EXERCISE AIM:
Find the line with "Как я могу оплатить ваши услуги?" in the entries below, then reproduce it and every line after it down to and including the line with "Карта выполненных работ", exactly.

TASK INPUT:
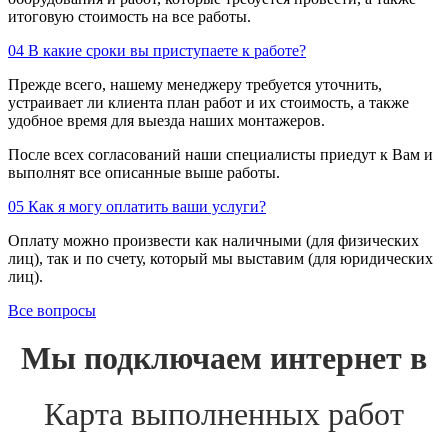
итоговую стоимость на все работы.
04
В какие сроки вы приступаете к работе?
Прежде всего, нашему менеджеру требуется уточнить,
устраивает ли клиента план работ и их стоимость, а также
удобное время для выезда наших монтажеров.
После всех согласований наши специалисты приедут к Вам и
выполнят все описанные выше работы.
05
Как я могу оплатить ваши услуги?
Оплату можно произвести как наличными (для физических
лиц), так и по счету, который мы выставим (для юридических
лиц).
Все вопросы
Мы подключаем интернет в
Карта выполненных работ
==
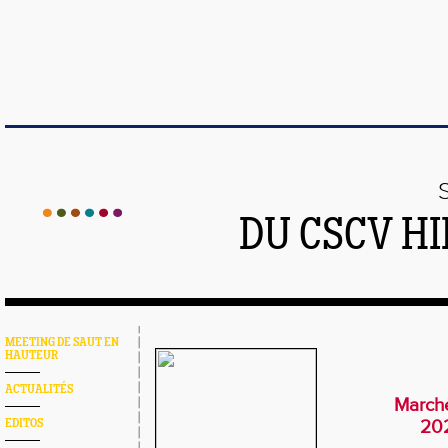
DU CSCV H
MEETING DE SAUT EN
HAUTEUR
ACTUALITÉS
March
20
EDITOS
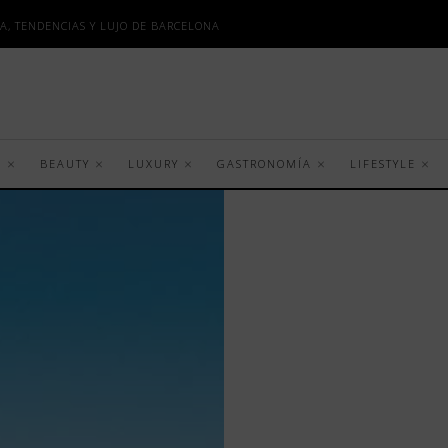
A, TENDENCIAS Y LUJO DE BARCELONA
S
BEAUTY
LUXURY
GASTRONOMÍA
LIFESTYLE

WRITTEN REPLY:
Как я могу оплатить ваши услуги?
Оплату можно произвести как наличными (для физических
лиц), так и по счету, который мы выставим (для юридических
лиц).
Все вопросы
Мы подключаем интернет в
Карта выполненных работ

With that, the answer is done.